* What you are asked to do *
Copy the listing below exactly. Pictures stay out of it.

* The data *
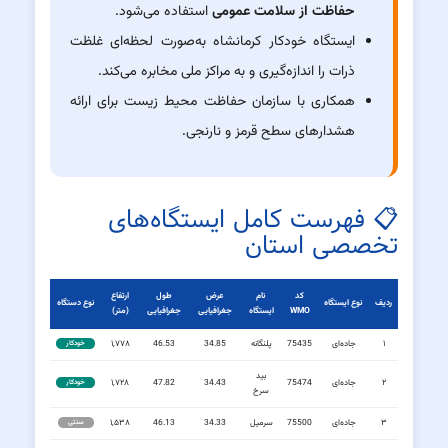
حفاظت از سلامت عمومی
استفاده می‌شود.
ایستگاه خودکار کرمانشاه به‌صورت لحظه‌ای غلظت
ذرات را اندازه‌گیری و به مراکز ملی مخابره می‌کند.
همکاری با سازمان حفاظت محیط زیست برای ارائه
هشدارهای سطح قرمز و نارنجی.
📋 فهرست کامل ایستگاه‌های
تخصصی استان
کد
نام
عرض
طول
ارتفاع
ردیف
نوع ایستگاه
نوع دستگاه
WMO
ایستگاه
جغرافیایی
جغرافیایی
(متر)
۱
جاده‌ای
75435
پلنگانه
34.85
46.53
۱,۷۷۸
خودکار
بید
۲
جاده‌ای
75474
34.43
47.82
۱,۷۲۸
خودکار
سرخ
۳
جاده‌ای
75500
سرمیل
34.33
46.13
۱,۵۳۸
سنتی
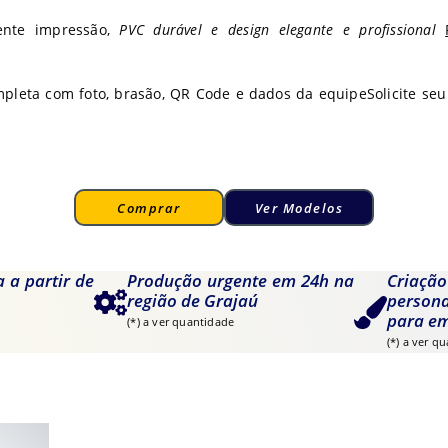
nte impressão,
PVC durável e design elegante e profissional
leta com foto, brasão, QR Code e dados da equipeSolicite seu 
Comprar
Ver Modelos
a a partir de
Produção urgente em 24h na
Cria
região de Grajaú
person
para e
(*) a ver quantidade
(*) a ver q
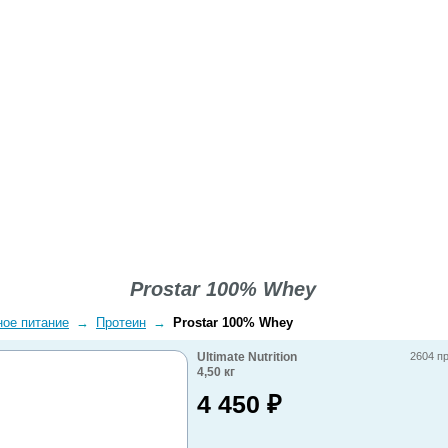
ВОПРОСЫ-ОТВЕТЫ
О КОМПАНИИ
ДОСТАВКА
Prostar 100% Whey
ное питание
→
Протеин
→
Prostar 100% Whey
Ultimate Nutrition
2604 п
4,50
кг
4 450
₽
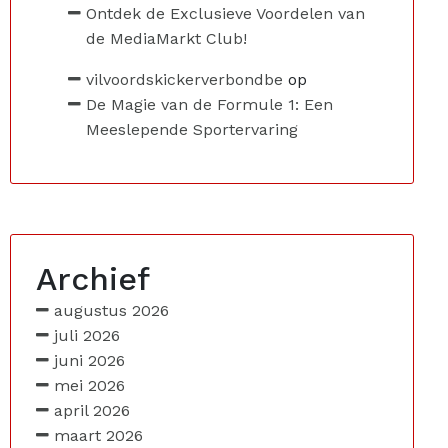
Ontdek de Exclusieve Voordelen van
de MediaMarkt Club!
vilvoordskickerverbondbe
op
De Magie van de Formule 1: Een
Meeslepende Sportervaring
Archief
augustus 2026
juli 2026
juni 2026
mei 2026
april 2026
maart 2026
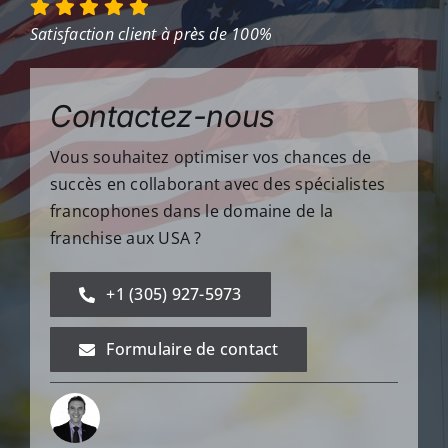
Satisfaction client à près de 100%
Contactez-nous
Vous souhaitez optimiser vos chances de
succès en collaborant avec des spécialistes
francophones dans le domaine de la
franchise aux USA ?
+1 (305) 927-5973
Formulaire de contact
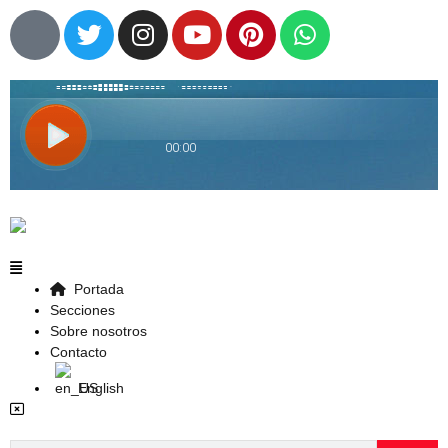
Portada
Secciones
Sobre nosotros
Contacto
English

* Answer to this task *
حفاظت از سلامت عمومی
استفاده می‌شود.
ایستگاه خودکار کرمانشاه به‌صورت لحظه‌ای غلظت
ذرات را اندازه‌گیری و به مراکز ملی مخابره می‌کند.
همکاری با سازمان حفاظت محیط زیست برای ارائه
هشدارهای سطح قرمز و نارنجی.
📋 فهرست کامل ایستگاه‌های
تخصصی استان
کد
نام
عرض
طول
ارتفاع
ردیف
نوع ایستگاه
نوع دستگاه
WMO
ایستگاه
جغرافیایی
جغرافیایی
(متر)
۱
جاده‌ای
75435
پلنگانه
34.85
46.53
۱,۷۷۸
خودکار
بید
۲
جاده‌ای
75474
34.43
47.82
۱,۷۲۸
خودکار
سرخ
۳
جاده‌ای
75500
سرمیل
34.33
46.13
۱,۵۳۸
سنتی
nte impressão,
PVC durável e design elegante e profissional
leta com foto, brasão, QR Code e dados da equipeSolicite seu 
Comprar
Ver Modelos
a a partir de
Produção urgente em 24h na
Cria
região de Grajaú
person
para e
(*) a ver quantidade
(*) a ver q
ВОПРОСЫ-ОТВЕТЫ
О КОМПАНИИ
ДОСТАВКА
Prostar 100% Whey
ное питание
→
Протеин
→
Prostar 100% Whey
Ultimate Nutrition
2604 п
4,50
кг
4 450
₽
Ontdek de Exclusieve Voordelen van
de MediaMarkt Club!
vilvoordskickerverbondbe
op
De Magie van de Formule 1: Een
Meeslepende Sportervaring
Archief
augustus 2026
juli 2026
juni 2026
mei 2026
april 2026
maart 2026
Satisfaction client à près de 100%
Contactez-nous
Vous souhaitez optimiser vos chances de
succès en collaborant avec des spécialistes
francophones dans le domaine de la
franchise aux USA ?
+1 (305) 927-5973
Formulaire de contact
Portada
Secciones
Sobre nosotros
Contacto
English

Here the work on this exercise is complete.